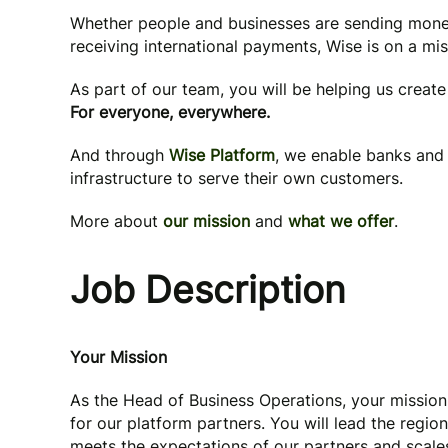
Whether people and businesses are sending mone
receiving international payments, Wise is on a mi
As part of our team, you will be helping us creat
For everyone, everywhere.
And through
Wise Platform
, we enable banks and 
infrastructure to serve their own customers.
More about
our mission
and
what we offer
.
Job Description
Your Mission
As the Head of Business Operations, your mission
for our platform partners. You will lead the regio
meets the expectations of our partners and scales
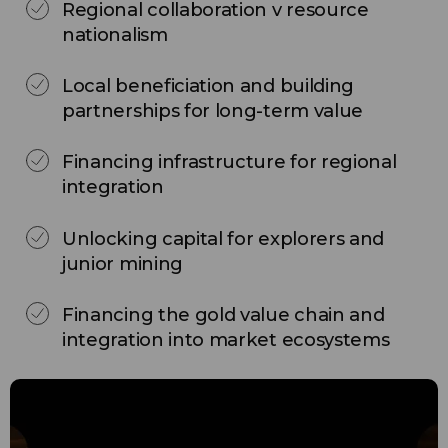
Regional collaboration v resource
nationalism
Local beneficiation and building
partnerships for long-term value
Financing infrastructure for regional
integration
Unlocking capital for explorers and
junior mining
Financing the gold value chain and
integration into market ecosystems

--

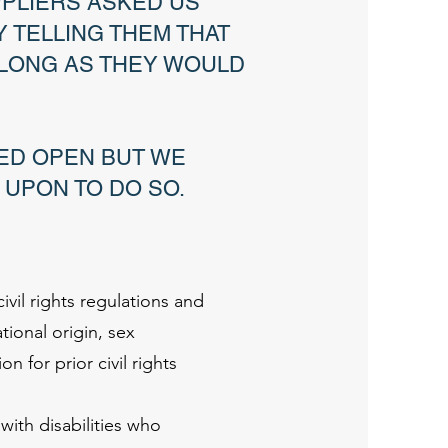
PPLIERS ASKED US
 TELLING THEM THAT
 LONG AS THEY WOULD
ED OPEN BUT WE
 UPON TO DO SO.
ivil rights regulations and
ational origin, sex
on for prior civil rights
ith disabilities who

---

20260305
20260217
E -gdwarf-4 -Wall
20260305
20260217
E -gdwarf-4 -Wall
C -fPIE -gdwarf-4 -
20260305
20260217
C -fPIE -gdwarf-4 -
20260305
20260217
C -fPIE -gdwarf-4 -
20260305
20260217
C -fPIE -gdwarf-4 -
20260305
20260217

ABOUT THIS EXERCISE:
Retype exactly the lines of the data above that fall between the line with "Whether people and" and the line with "As the Head", inclusive, and add nothing.

SOLUTION FOR THIS TASK:
Whether people and businesses are sending mone
receiving international payments, Wise is on a mi
As part of our team, you will be helping us creat
For everyone, everywhere.
And through
Wise Platform
, we enable banks and 
infrastructure to serve their own customers.
More about
our mission
and
what we offer
.
Job Description
Your Mission
As the Head of Business Operations, your mission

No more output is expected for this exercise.